Tri-County Technical Center Gears Up For Competition
The Tri-County Technical School in Dexter closed its doors for a short time two years ago after fire damaged the roof.
It took some time to get back on their feet, but now students are preparing for their first real competition since the fire.
Alyssa Thurlow reports.
"I use the analogy of the little train that could, explained Director of the Tri-County Technical Center, Patrick O'Neill. "We're the little tech center that can."
That's the attitude students in the CTE programs at the Tri-County Technical Center in Dexter have, even after devastation at their school just two years ago.
"I received word from Superintendent Jordan on the morning of January 9, 2016 that my school was on fire," explained O'Neill.
The fire damaged 60 percent of the building and caused even more damage to thousands of dollars of equipment.
Director of the school, Patrick O'Neill, says he's surprised at how quickly they were able to get back on their feet.
"I was proud of my staff and really proud of the kids to deal with what they dealt with," said O'Neill.
Fast forward two years and another group of students is getting ready to show off their skills in their first real competition since the fire.
"We were a little slow getting back up on our feet until this year and we're hopeful to have a large contingent go onto the states and maybe onto the nationals," explained O'Neill.
The Skills USA competition lets students continue to learn skills in order to be productive in their trades.
They're judged on everything from automotive tasks to graphic design to culinary arts.

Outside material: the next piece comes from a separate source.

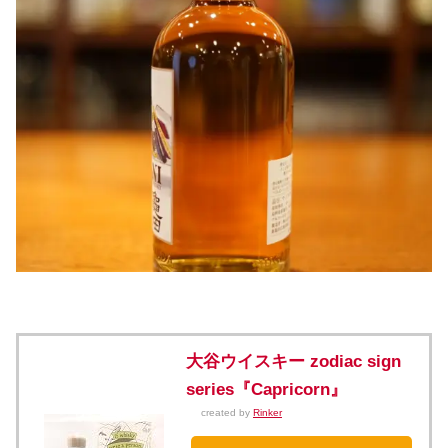
大谷ウイスキー zodiac sign
series『Capricorn』
created by
Rinker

"It's an opportunity for parents and the community to come in and look at the school since the fire and watch some of these kids do some amazing things," said O'Neill.
If they're successful, students will make their way to Kentucky in the spring for nationals.
It's a competition some students say really pushes them in their abilities.
"There's so many of us competing this year that I'm going to have to work harder," explained Senior, MacKenzie Redimarker.
Even if the students don't reach recognition on a national level this year, staff say they hope to bring attention to what they do.
"We're hoping the kids have a good time and we're hoping the community and parents that come really are impressed with the kind of training that we do here," said O'Neill.